Dynamic Pages

January 13, 2003 - updated February 8, 2006

While MovableType makes it easy to quickly update your web site, all it really does is build static pages. The content in these pages is usually fixed once they are (re)built.

Instead of having static HTML pages, you can also have dynamic pages, for example showing the current time or tempterature, or displaying a different picture every time they are loaded. In order to have dynamic content, you must go beyond simple HTML.

There are many different ways to create dynamic pages. Some of the most common ones are Server Side Includes (SSI) and PHP which are both processed on the server, and JavaScript which is executed in the browser.

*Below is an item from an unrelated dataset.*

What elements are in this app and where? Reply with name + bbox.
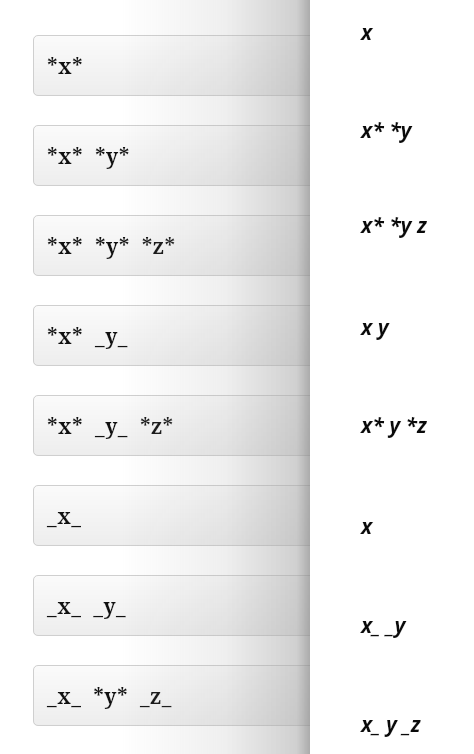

There are meny great resources on the Internet that can help you learn these scripting languages, so I’m only going to describe how you would use them with MovableType.

PHP

PHP is a powerful scripting language that allows you to easily create dynamic documents on the server. Documentation for the language can be found on the php.net web site.

The following is an example of PHP code embedded in a document. It displays the current date and time:

Current date and time is <?php echo date("D M j G:i:s Y"); ?>

PHP Server Requirements

PHP documents are executed on the server, and your web server must be configured to support them. Most hosting providers these days have PHP support. The web server recognizes PHP documents by their file extension, which is usually .php. This means that when MovableType builds pages that contain PHP code, they must be stored with the .php extensions instead of .htm or .html.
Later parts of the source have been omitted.